Artificial Intelligence and advanced Data Analytics for Law Enforcement Agencies

The goal of AIDA is to provide Law Enforcement Agencies (LEAs) in the EU Member States (MS) with innovative, dedicated and sustainable digital technologies to facilitate the entire Big Data analytics cycle as part of their investigative and proactive prevention capabilities focused on cybercrime and counterterrorism. More specifically, AIDA will provide law enforcement across the EU with a modular capacity to acquire, (pre-)process, enrich, analyse and visualise multi-source Big Data in near real-time. The latter will shift the capacity of EU Member States to fight cybercrime and terrorism, while implementing governance procedures to maintain full compliance with fundamental rights and applicable legislation, including privacy and protection of personal data and ensure chain of custody.
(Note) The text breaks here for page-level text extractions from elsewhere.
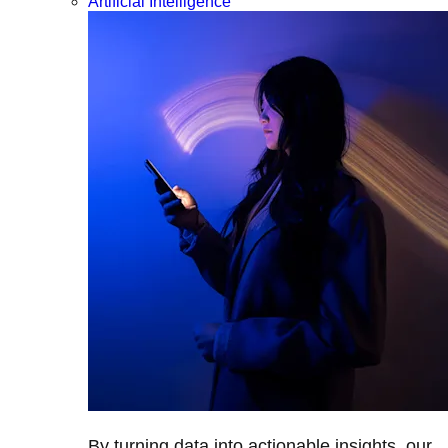
Artificial Intelligence
By turning data into actionable insights, our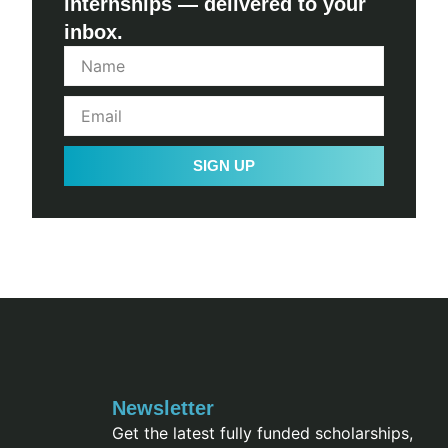
internships — delivered to your
inbox.
SIGN UP
Newsletter
Get the latest fully funded scholarships,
The AIDA framework will adapt to fast-evolving digital trends to establish a descriptive, predictive, and prescriptive data analytics platform using state-of-the-art machine learning and artificial intelligence (ML/AI) methods to prevent, detect, analyse, and combat criminal activities faster and more successfully while bridging the gap between the emergence of new threats (e.g., in the context of cybercrime and terrorism) and the deployment of countermeasures to address them (e.g., investigation and disruption). Furthermore, AIDA will support EU LEAs with the inclusion of dedicated functionalities for communication, reporting and secure dissemination of investigative enquiries results and trends to MS with case handling, reliable feedback mechanisms and opportunities to follow-up on requests as well as leading to longer-term proactive trend analysis. These will address the needs of the MS in a wide spectrum of relevant crime domains enabling them to anticipate and promptly respond to cybercriminal and terrorist threats. AIDA will address the common challenges faced by LEAs in all mandated areas, to derive meaning from and take intelligence-led decisions on the basis of voluminous and heterogeneous data in ever changing data landscape whilst effectively assimilating information to understand long-term trends for strategic outcomes.